→ **EXERCISE AIM**
If a line below contains "motywacyjne", add it to your tally, then answer with the tally alone.

Stored items
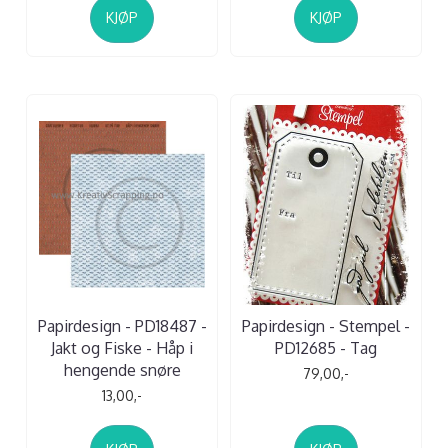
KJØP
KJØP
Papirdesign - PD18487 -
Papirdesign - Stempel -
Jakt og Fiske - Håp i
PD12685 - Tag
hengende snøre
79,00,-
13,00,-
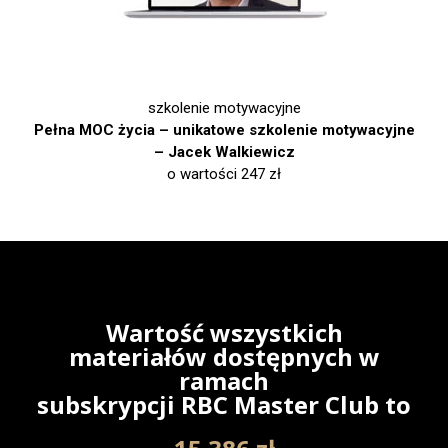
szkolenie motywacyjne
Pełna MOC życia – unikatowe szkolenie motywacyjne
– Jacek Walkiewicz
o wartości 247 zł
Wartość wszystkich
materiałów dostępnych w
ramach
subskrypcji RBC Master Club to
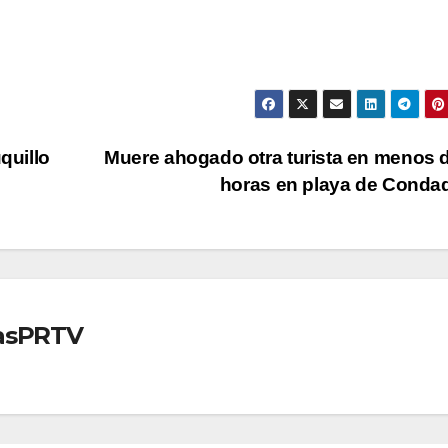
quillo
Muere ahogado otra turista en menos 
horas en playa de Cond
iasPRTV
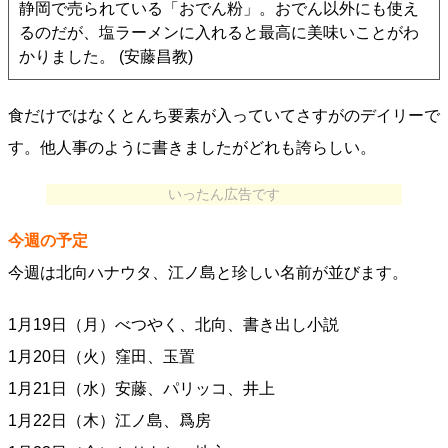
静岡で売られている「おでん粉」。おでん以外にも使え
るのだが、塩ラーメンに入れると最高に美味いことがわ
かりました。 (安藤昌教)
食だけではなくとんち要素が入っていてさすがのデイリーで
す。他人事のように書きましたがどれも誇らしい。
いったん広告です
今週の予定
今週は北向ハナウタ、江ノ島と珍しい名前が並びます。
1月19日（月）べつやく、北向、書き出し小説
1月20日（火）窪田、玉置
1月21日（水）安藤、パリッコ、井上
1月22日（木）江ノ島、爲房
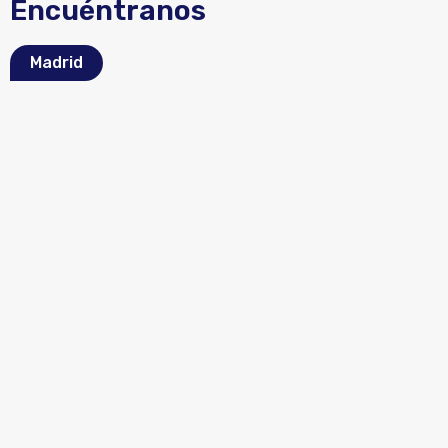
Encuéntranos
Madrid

---

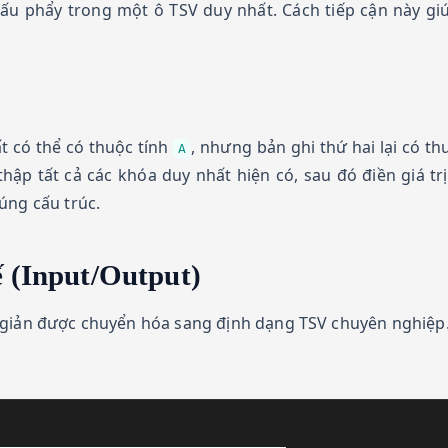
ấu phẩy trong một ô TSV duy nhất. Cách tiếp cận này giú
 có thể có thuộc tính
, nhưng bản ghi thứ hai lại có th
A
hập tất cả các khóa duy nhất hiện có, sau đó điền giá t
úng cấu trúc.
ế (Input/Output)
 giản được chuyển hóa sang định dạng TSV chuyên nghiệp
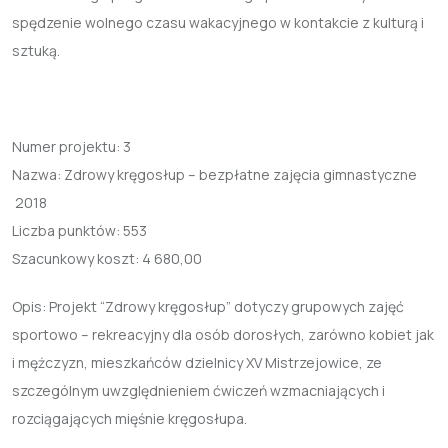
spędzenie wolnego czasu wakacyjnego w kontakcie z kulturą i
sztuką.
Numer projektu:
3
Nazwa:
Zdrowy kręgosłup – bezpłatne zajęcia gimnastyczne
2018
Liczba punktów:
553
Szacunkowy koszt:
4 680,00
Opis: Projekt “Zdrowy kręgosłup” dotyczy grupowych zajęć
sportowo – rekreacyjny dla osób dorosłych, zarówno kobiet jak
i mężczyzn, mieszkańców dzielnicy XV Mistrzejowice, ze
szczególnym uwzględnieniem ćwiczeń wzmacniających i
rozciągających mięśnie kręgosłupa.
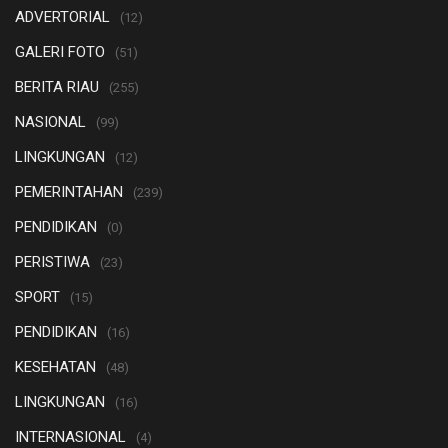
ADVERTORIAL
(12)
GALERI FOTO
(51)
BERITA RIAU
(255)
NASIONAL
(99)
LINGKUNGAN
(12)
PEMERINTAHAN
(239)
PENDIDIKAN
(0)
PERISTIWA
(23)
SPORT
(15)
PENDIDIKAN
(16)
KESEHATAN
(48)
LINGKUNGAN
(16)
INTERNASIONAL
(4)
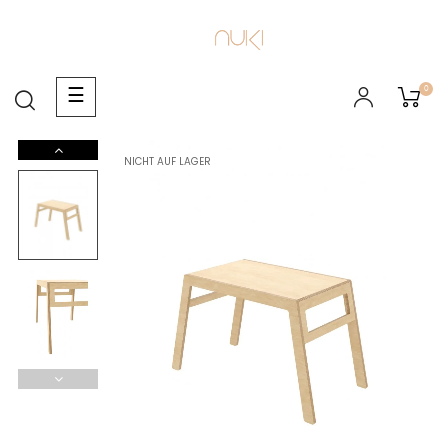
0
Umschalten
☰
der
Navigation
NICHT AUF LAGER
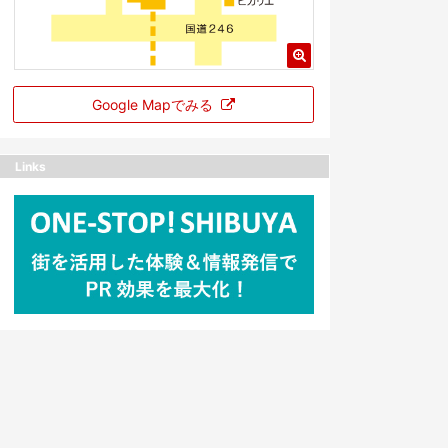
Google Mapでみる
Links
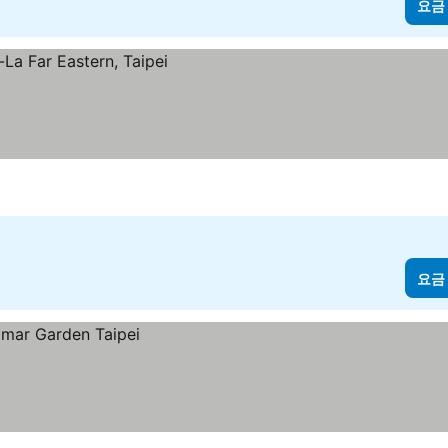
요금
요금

→ **EXERCISE OUTPUT**
2